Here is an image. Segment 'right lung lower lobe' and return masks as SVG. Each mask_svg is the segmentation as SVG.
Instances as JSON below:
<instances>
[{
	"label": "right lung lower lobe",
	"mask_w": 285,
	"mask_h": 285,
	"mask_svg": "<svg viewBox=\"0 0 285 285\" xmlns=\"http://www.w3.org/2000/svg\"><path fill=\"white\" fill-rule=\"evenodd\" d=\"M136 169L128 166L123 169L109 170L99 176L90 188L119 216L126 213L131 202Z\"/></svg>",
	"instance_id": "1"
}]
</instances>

····················

For every line of the listing, produce an identical copy.

▸ **Solution below**:
Here is an image. Segment 'right lung lower lobe' and return masks as SVG. Each mask_svg is the segmentation as SVG.
Instances as JSON below:
<instances>
[{
	"label": "right lung lower lobe",
	"mask_w": 285,
	"mask_h": 285,
	"mask_svg": "<svg viewBox=\"0 0 285 285\" xmlns=\"http://www.w3.org/2000/svg\"><path fill=\"white\" fill-rule=\"evenodd\" d=\"M136 169L128 166L123 169L109 170L99 176L90 188L119 216L126 213L131 202Z\"/></svg>",
	"instance_id": "1"
}]
</instances>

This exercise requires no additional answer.